Friday, July 1, 2011

Bastiat on Business - July 1, 2011

Economists like to point out the humor in the 'double thank you.' As in, when you buy a pizza, and you say "thank you" while the cashier also says "thank you." The truth is, nearly every transaction that occurs in our $36.5 trillion economy is mutually beneficial. You want the pizza more than your money, and the pizza maker wants your money more than the pizza.

Why then is the marketplace often depicted as a combative arena - employee vs. employer, buyer vs. seller, supply vs demand, etc? As Frederic Bastiat illustrates throughout Economic Harmonies, the free market is the most peaceful way to societal advancement. Think back on all of the transactions you have ever made in your life. Now compare those (and the value of those) to how many times you have been cheated. It is amazing that in, what could be argued to be mankind's most complicated creation, the market works nearly harmoniously.

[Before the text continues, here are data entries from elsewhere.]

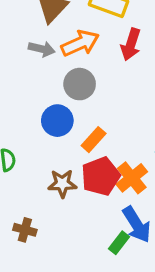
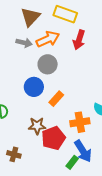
red pentagon: (101, 176) -> (53, 138), moved
orange cross: (132, 178) -> (80, 122), turned 30

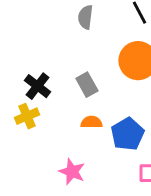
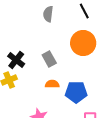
blue pentagon: (127, 134) -> (76, 92), turned 30

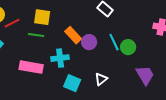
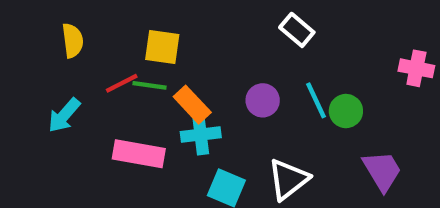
red line: (12, 23) -> (122, 83), moved
orange rectangle: (73, 35) -> (192, 105), moved
white triangle: (101, 79) -> (288, 179), size x1.5

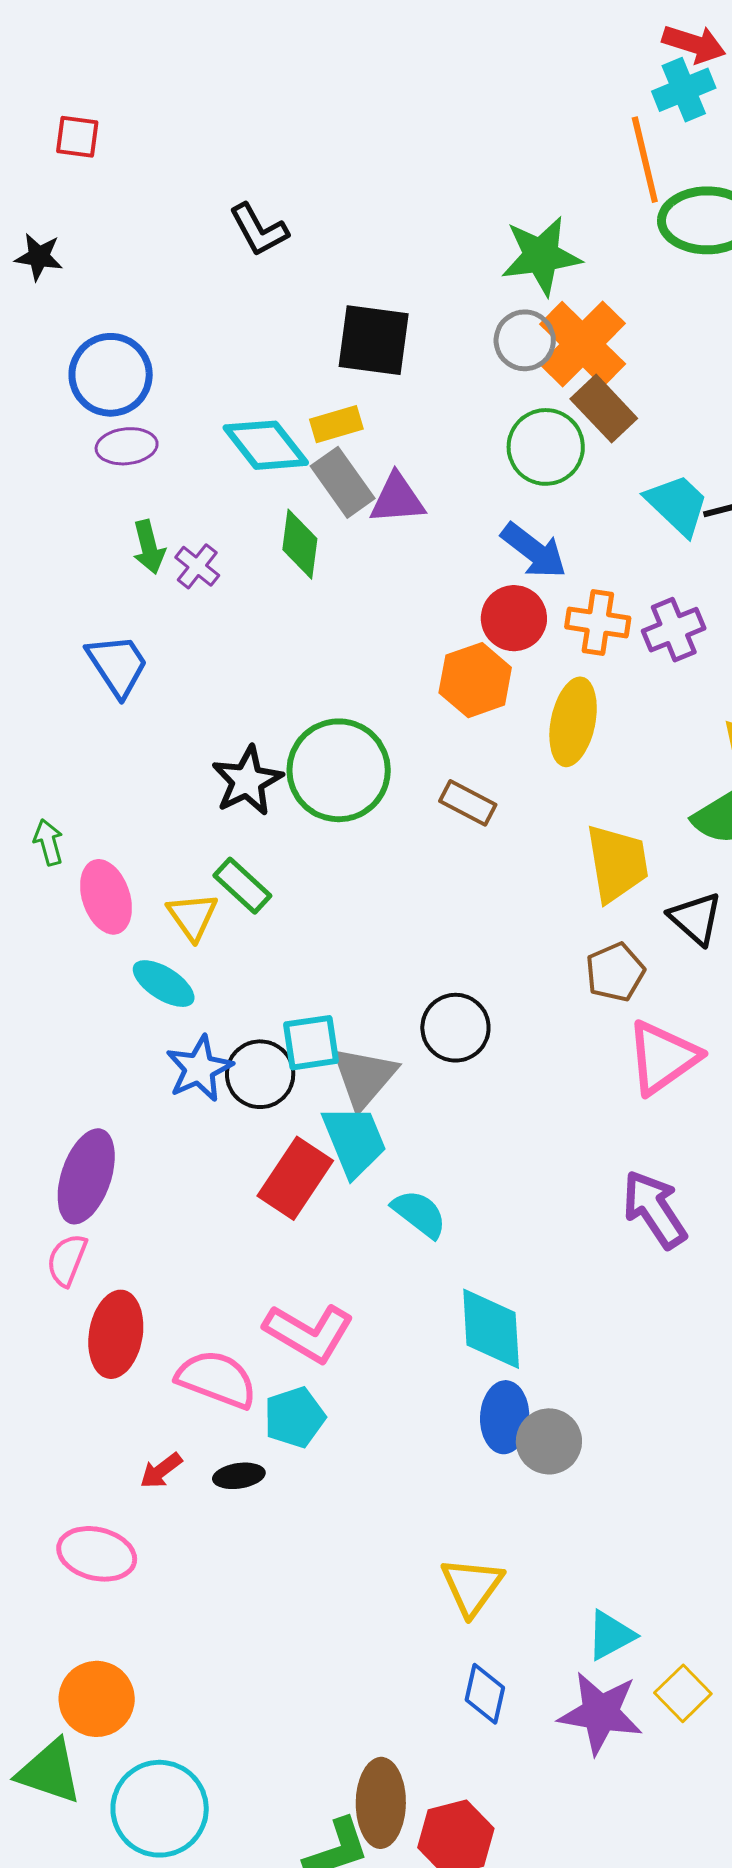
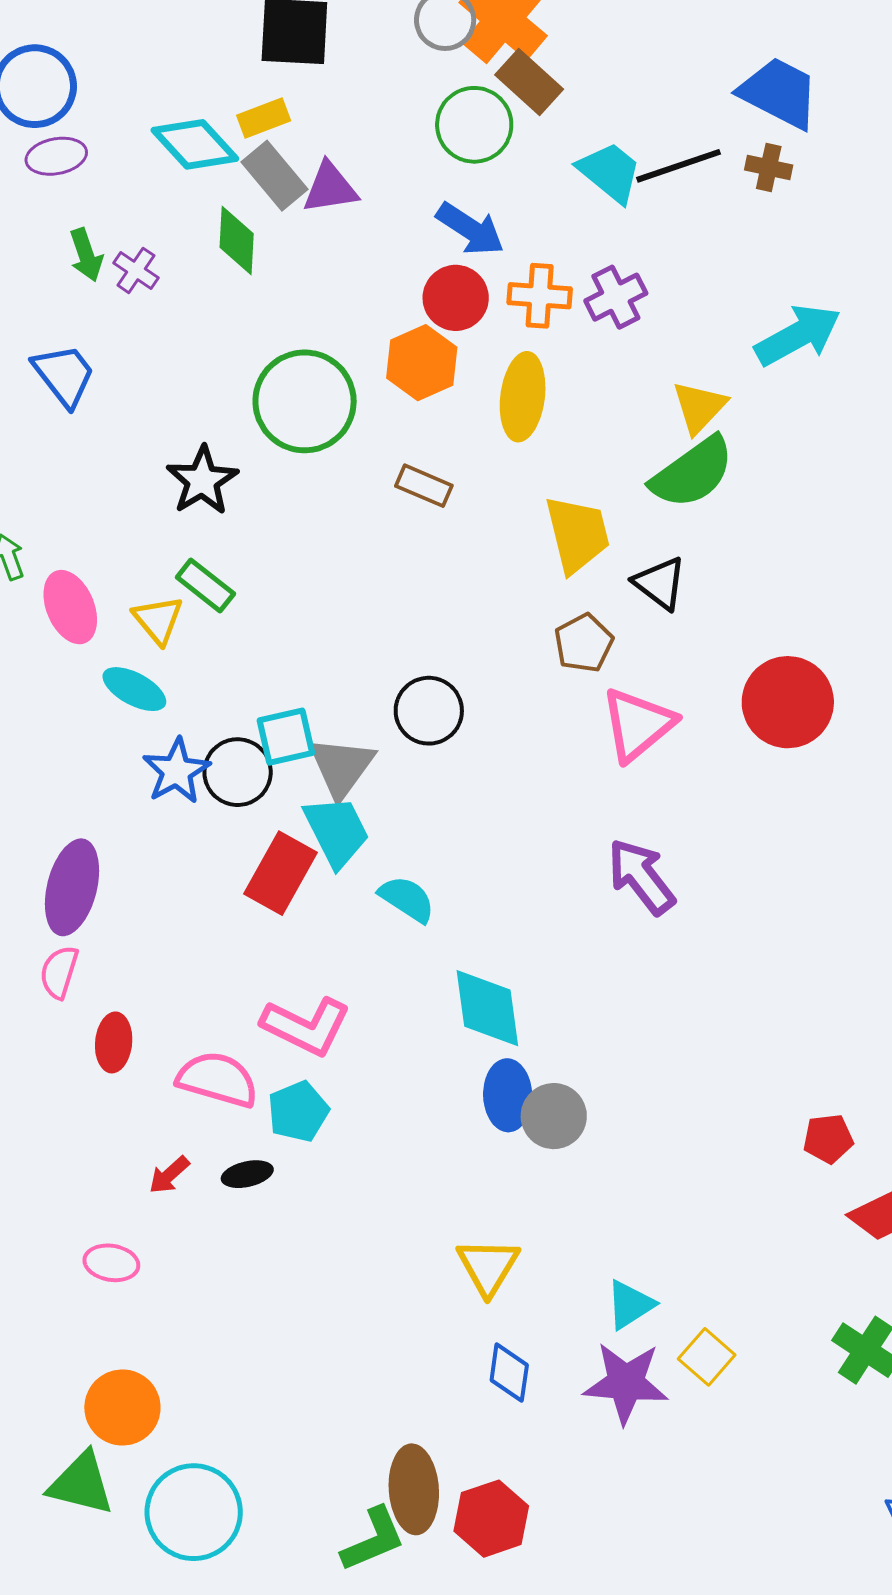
green circle: (339, 770) -> (305, 401), moved
red ellipse: (116, 1334) -> (114, 1042), size x0.7
pink ellipse: (97, 1554) -> (111, 1263), size x0.7

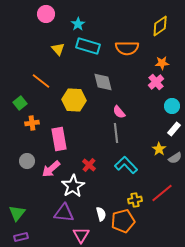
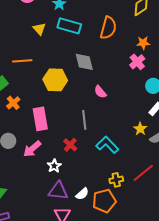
orange semicircle: (127, 48) -> (108, 28), turned -75
orange line: (41, 81) -> (22, 61), turned -42
orange cross: (32, 123) -> (13, 103), turned -32
gray line: (116, 133) -> (84, 120), moved
white star: (73, 186) -> (54, 166), size x0.6
purple triangle: (64, 213) -> (58, 191), moved
white semicircle: (101, 214) -> (82, 194), turned 64

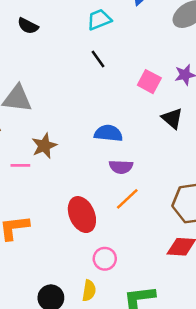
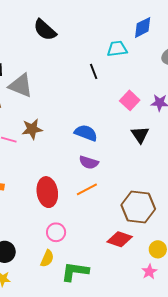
cyan trapezoid: (99, 20) -> (117, 49), moved
black semicircle: (28, 26) -> (45, 30), size x1.4
yellow semicircle: (89, 291) -> (47, 258), moved

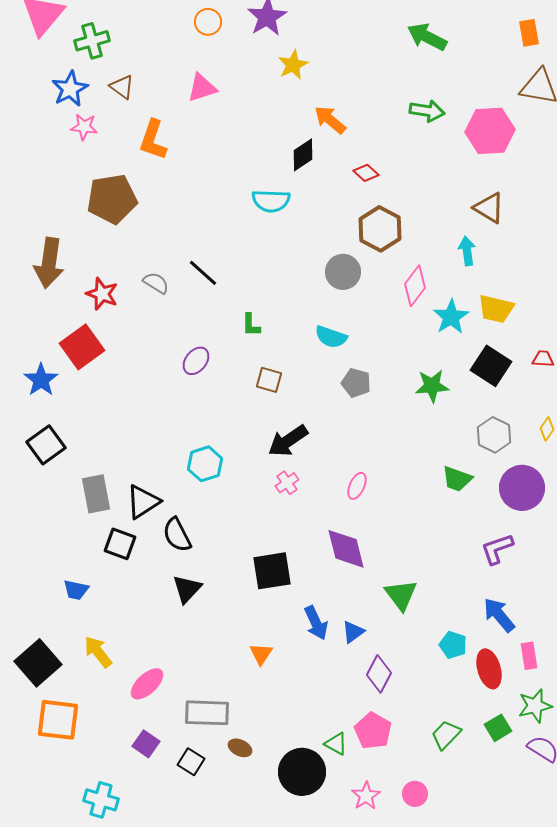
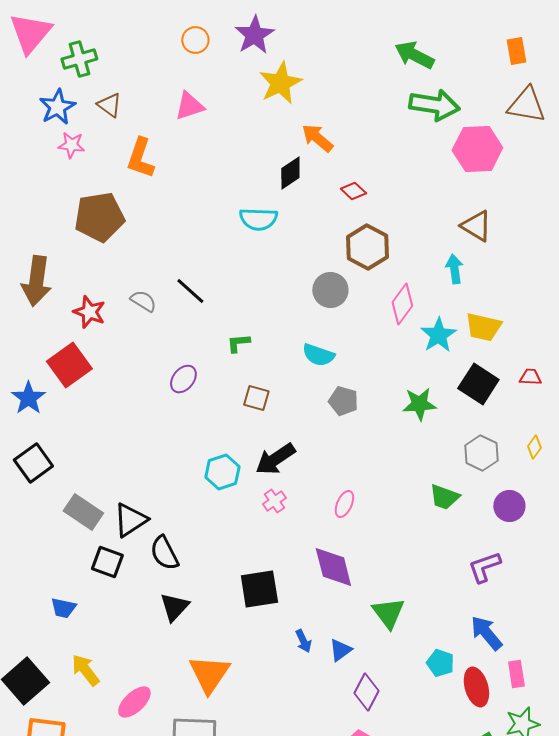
yellow star: (293, 65) -> (280, 83), size x1.4
green arrow: (427, 111) -> (434, 105), moved, size x1.4
green L-shape: (251, 325) -> (238, 343), turned 85
cyan hexagon: (205, 464) -> (222, 472), moved
purple circle: (522, 488) -> (509, 506), size x0.7
gray rectangle: (96, 494) -> (83, 512), turned -45
blue arrow: (316, 623) -> (303, 641), size x0.7
orange triangle: (261, 654) -> (209, 674), moved, size x1.8

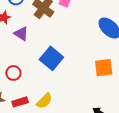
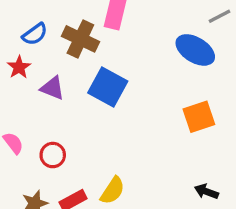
blue square: (51, 58) -> (108, 87), moved

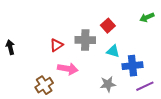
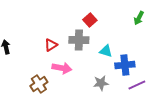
green arrow: (147, 17) -> (139, 18), turned -40
red square: (108, 26) -> (90, 20), moved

In this Chapter, Bastiat looks at a main component of a free economy - the roles of both the producer and of the consumer. He illustrates that these are not opposing forces, but combined forces working toward satisfying each others' wants.

The Producer and the Consumer

Exerpt from "Economic Harmonies" by Frederic Bastiat
George B. de Huszar, trans. and W. Hayden Boyers, ed.
Published by: Foundation for Economic Education - Irvington-on-Hudson, New York

In general, we devote ourselves to a trade, a profession, or career from which we do not expect to receive our satisfactions directly. We render and we receive services; we offer and we demand value; we make purchases and sales; we work for others, and others work for us; in a word, we are producers and consumers.

When we go to the market place, we have different, even opposite, points of view, depending on whether we go as consumers or producers. In the case of wheat, for example, the same man does not desire the same thing when he goes as a buyer as when he goes as a seller. As a buyer he hopes for abundance; as a seller, for scarcity. These hopes stem from the same source, self-interest; but as buying or selling, giving or receiving, supplying or demanding, are completely opposite actions, they cannot fail, though they have the same motivation, to give rise to conflicting desires.

Desires that clash cannot both simultaneously coincide with the general welfare. In another work I have tried to show that men's desires as consumers are the ones that are in harmony with the public interest, and it cannot be otherwise. Since satisfaction is the end and purpose of labor, since the amount of labor depends solely upon the obstacles it encounters, it is clear that labor is the evil, and that everything should be done to lessen it, while satisfaction is the boon, and that everything should be done to increase it.